[[ ENTRIES SUPPLIED open ]]

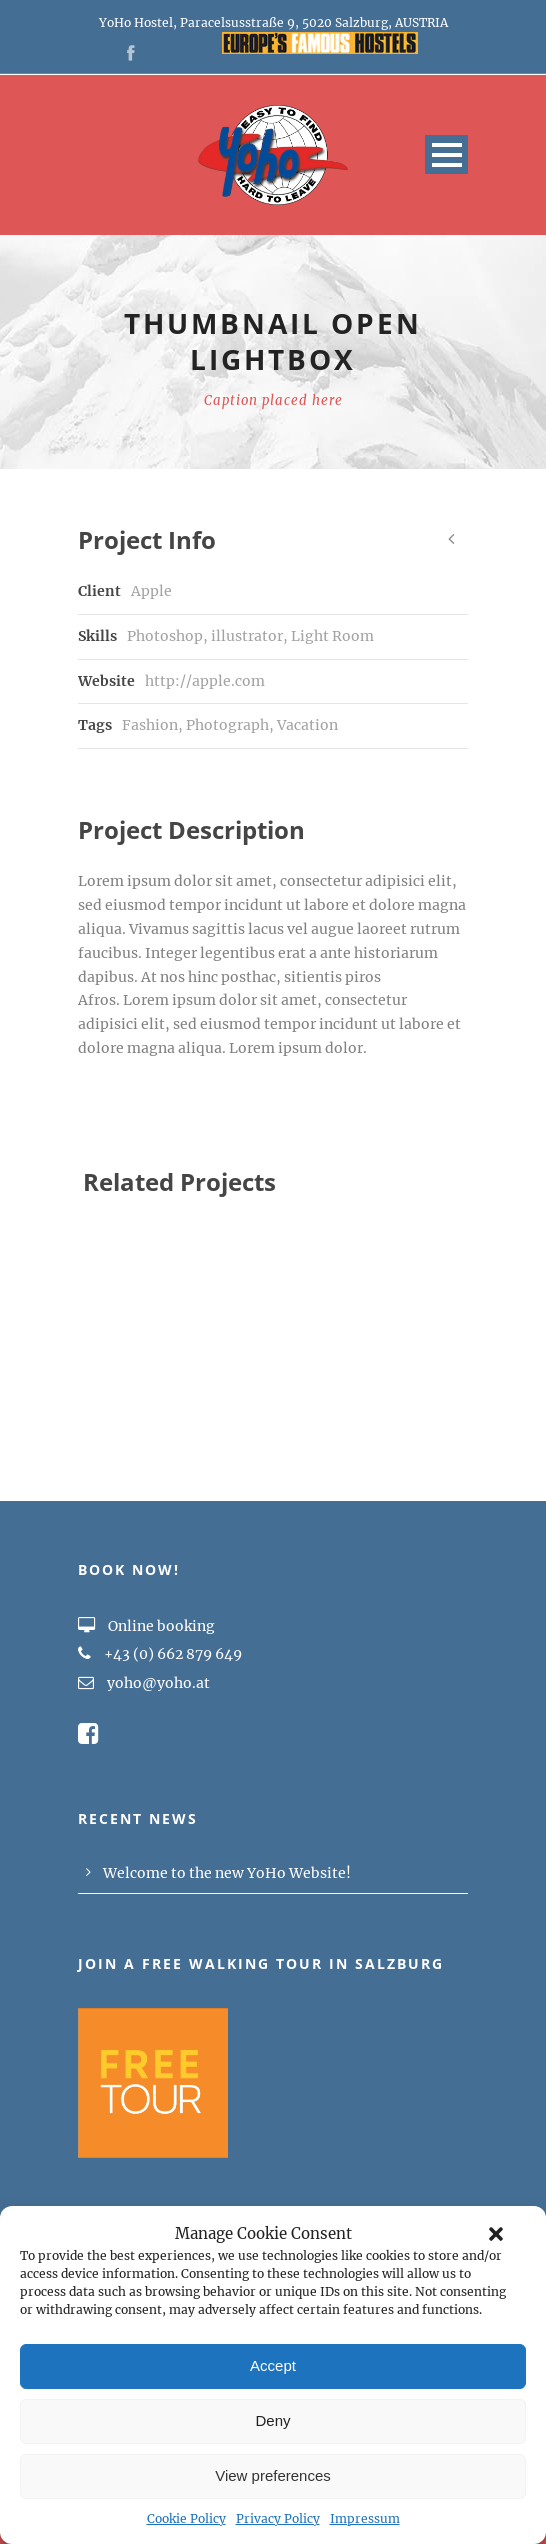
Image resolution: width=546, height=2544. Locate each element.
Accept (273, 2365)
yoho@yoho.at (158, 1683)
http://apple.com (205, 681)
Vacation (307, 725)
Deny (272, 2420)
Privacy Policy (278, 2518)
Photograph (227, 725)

[[ ENTRIES SUPPLIED closed ]]

#### [INSTRUCTIONS FOR THE TASK]
Output nothing but the records above, word for word, with the pictures removed.

#### [ANSWER TO THIS TASK]
Image resolution: width=546, height=2544. Locate each element.
Accept (273, 2365)
yoho@yoho.at (158, 1683)
http://apple.com (205, 681)
Vacation (307, 725)
Deny (272, 2420)
Privacy Policy (278, 2518)
Photograph (227, 725)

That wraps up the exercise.